After the rumors about a possible change in the new Patek Philippe ‘s catalogue we present you the 5726, one of the candidates that will most likely disappear next March.
The 5726 belongs to the great family of the Nautilus, one of the most iconic and well-known creations from Gerald Genta and surely the most emblematic sports watch of the Geneva-based company.
The development of the first Nautilus started in 1976 and took inspiration from the ship’s portholes. This watch helped the brand penetrate a younger market segment thanks to its innovative and unconventional design.
Time to say goodbye…
After various years, this timepiece became a classical and a vital piece of its history, but it’s time to say goodbye…

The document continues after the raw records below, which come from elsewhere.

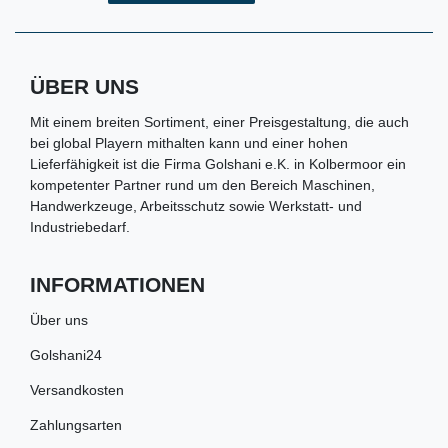
ÜBER UNS
Mit einem breiten Sortiment, einer Preisgestaltung, die auch
bei global Playern mithalten kann und einer hohen
Lieferfähigkeit ist die Firma Golshani e.K. in Kolbermoor ein
kompetenter Partner rund um den Bereich Maschinen,
Handwerkzeuge, Arbeitsschutz sowie Werkstatt- und
Industriebedarf.
INFORMATIONEN
Über uns
Golshani24
Versandkosten
Zahlungsarten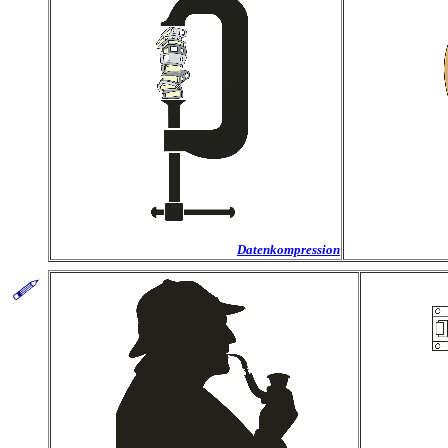
Datenkompression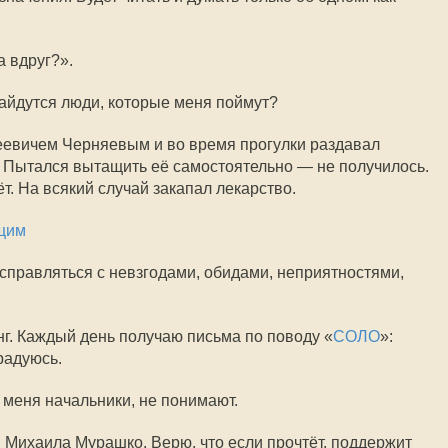
а вдруг?».
найдутся люди, которые меня поймут?
еевичем Черняевым и во время прогулки раздавал
з. Пытался вытащить её самостоятельно — не получилось.
ёт. На всякий случай закапал лекарство.
щим
 справляться с невзгодами, обидами, неприятностями,
г. Каждый день получаю письма по поводу «
СОЛО
»:
радуюсь.
 меня начальники, не понимают.
я Михаила Мурашко. Верю, что если прочтёт, поддержит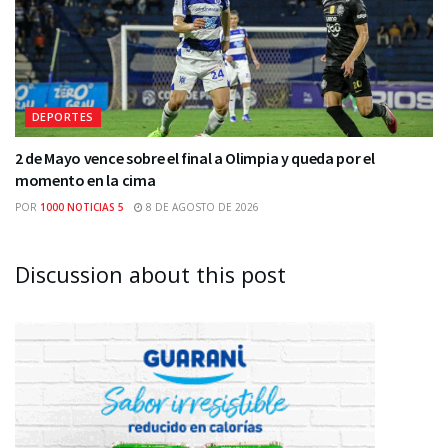
DEPORTES
2 de Mayo vence sobre el final a Olimpia y queda por el
momento en la cima
POR
1000 NOTICIAS 5
8 DE AGOSTO DE 2026
Discussion about this post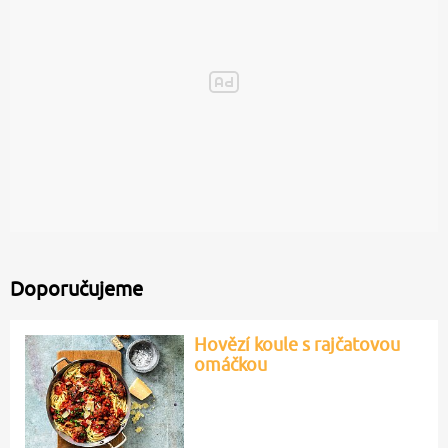
Doporučujeme
Hovězí koule s rajčatovou
omáčkou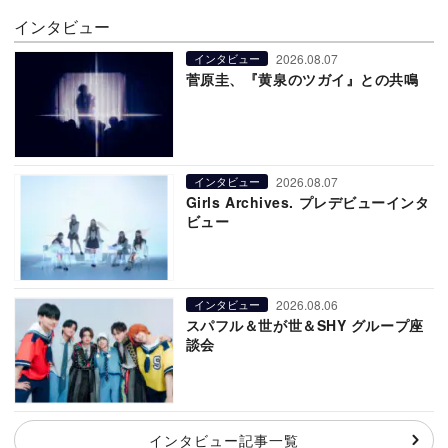
インタビュー
2026.08.07
インタビュー
菅原圭、『黄泉のツガイ』との共鳴
2026.08.07
インタビュー
Girls Archives. プレデビューインタ
ビュー
2026.08.06
インタビュー
スパフル＆世が世＆SHY グループ座
談会
インタビュー記事一覧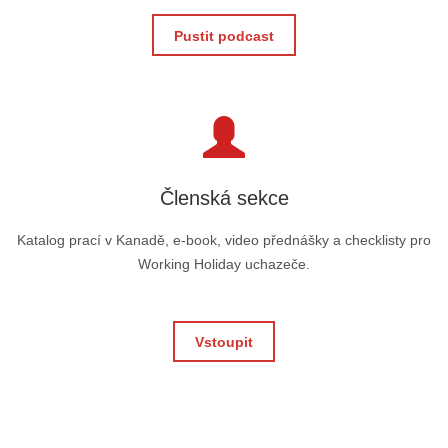
Pustit podcast
Členská sekce
Katalog prací v Kanadě, e-book, video přednášky a checklisty pro
Working Holiday uchazeče.
Vstoupit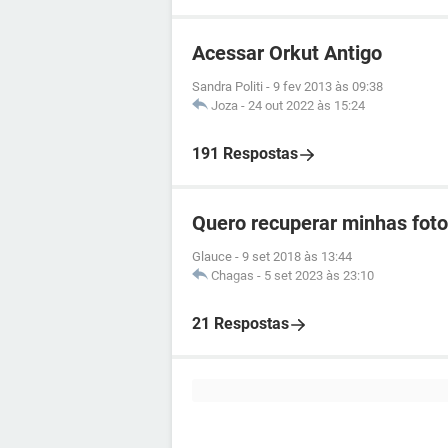
Acessar Orkut Antigo
Sandra Politi
-
9 fev 2013 às 09:38
Joza
-
24 out 2022 às 15:24
191 Respostas
Quero recuperar minhas foto
Glauce
-
9 set 2018 às 13:44
Chagas
-
5 set 2023 às 23:10
21 Respostas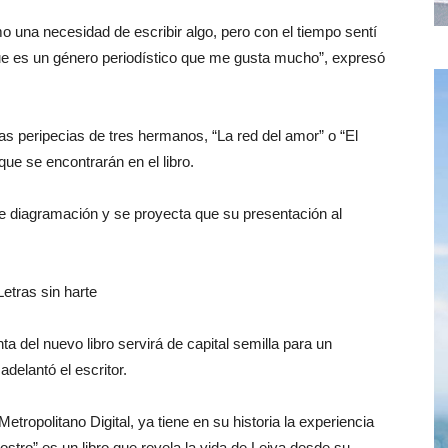
 una necesidad de escribir algo, pero con el tiempo sentí
que es un género periodístico que me gusta mucho”, expresó
s peripecias de tres hermanos, “La red del amor” o “El
que se encontrarán en el libro.
de diagramación y se proyecta que su presentación al
 del nuevo libro servirá de capital semilla para un
adelantó el escritor.
tropolitano Digital, ya tiene en su historia la experiencia
rostro” es un libro que revela la vida de Leiva desde su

Different variations were made to the collection during its life, however, today we will talk about a legendary reference which, unfortunately, will be discontinued…
Presented in three different varieties, two with grey dial (leather or steel bracelet) and one with a white dial (steel bracelet), the reference 5726 is appreciated by the collectors, although less popular and less desirable than the 5711.
Its real beauty lies within its aesthetics.
Despite the extremely clean and minimal dial, the intricate design drifts apart from the symmetrical lines of the “classical” Nautilus. Indeed, it shows all the necessary information which we would expect from an annual calendar watch: days of the week, months (at 12 o’ clock) and date (at 6).
The central seconds flow brushing the stick indexes in white gold which, like in all good sports watches, are coated with a fluorescent material which aids the visibility of the watch in poor light conditions.
However, what draws the attention in this specific timepiece is the wide lunar phase window with the 24-hour indicator.
The 40.5mm case maintains all the essential characteristics of the time-only Nautilus: the screw (crown with the Calatrava cross) which guarantees a waterproofness up to 120 meters, the glossy and satin pattern which provides its shiny and clean look…. except for its four (necessary) “touch-on” concealers which regulate all the essential functions of the annual calendar. Such purposes however don’t compromise at all the aesthetics of the watch.
The beating heart of this Patek Phillippe, main reason of the success of this reference, can be admired through the transparent case back. We are talking about the caliber 324 S QA LU 24H/303, currently used in all the annual calendars produced by the Maison.
This movement has a 48-hour power reserve, and it is composed of 347 elaborated and decorated parts with ten bridges.
The market prices fluctuate from 36.400 euros for the leather bracelet model, to 40.790 euros for the stainless- steel bracelet. However, with the end of its production, we can expect a boost of the short run quotations, and, maybe, the success that this watch deserves.